Playbook

How We Operate

The Possible Future state of mind

Our company culture gets defined a little more each day, and there are a few values that we feel strongly about. They define the “Possible Future way”:

Bold Optimism:

We want to convey the positive energy that we have! We bring this enthusiasm to our clients and to the challenges we work on.

Kind Honesty:

When giving each other feedback, we make it a point to say what we really think, in a kind and honest way: no detours and always with a great respect for the person.

Having Fun!

We don’t take ourselves too seriously. We take a great deal of pride and pleasure in what we do and our lighthearted working atmosphere reflects that!

Flat and Open!

We don’t believe in hierarchy but instead value personal responsibility. That’s why we’ve implemented a self-staffing process. Each team member is in charge of managing their own time and of defining how much time they can allocate to ongoing projects. New projects, internal or external, are proposed by any team member and staffed autonomously – no higher power involved!

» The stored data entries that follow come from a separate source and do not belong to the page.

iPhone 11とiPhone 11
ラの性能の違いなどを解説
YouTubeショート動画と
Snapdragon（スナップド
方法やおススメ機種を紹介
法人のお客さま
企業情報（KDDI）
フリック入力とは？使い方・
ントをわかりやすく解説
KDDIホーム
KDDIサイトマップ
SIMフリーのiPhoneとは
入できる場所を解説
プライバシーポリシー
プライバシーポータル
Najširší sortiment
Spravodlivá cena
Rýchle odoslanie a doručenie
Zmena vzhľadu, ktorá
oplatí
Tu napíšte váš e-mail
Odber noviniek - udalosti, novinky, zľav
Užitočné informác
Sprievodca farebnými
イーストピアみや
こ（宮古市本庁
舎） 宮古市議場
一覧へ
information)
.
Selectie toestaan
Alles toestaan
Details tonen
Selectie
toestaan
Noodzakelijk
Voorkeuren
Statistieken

We want Possible Future to remain a transparent company! We value the passion and engagement that each of us has for the company and it’s inner workings.

Within Possible Future, all the internal information is accessible to everyone on the team. It applies to: the salaries & equity levels, the company’s commercial activity, financial indicators, etc…

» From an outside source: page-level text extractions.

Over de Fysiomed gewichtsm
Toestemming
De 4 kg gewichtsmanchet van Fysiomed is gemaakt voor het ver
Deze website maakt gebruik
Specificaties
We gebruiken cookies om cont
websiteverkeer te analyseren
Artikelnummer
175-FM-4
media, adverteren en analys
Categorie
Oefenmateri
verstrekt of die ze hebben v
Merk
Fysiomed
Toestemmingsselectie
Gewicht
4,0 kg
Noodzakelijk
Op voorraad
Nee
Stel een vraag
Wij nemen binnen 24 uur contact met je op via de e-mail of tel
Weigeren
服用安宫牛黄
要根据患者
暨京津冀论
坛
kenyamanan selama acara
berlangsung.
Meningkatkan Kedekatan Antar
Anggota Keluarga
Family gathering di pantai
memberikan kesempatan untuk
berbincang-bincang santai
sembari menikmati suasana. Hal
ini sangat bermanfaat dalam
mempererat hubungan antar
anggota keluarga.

Remote Work & Unlimited Holidays

The way we prefer to work is for all team members to be physically together. We value spontaneous communication over written feedback, and we’ve found that our best work happens when the team sits at the same table.

That being said, any team member can work remotely when needed or wanted. To keep things simple, our rule is to inform the team (if possible) in advance on slack and make sure that we’re not missing on something important at the office. And obviously, to stay connected and proactive on slack and by phone.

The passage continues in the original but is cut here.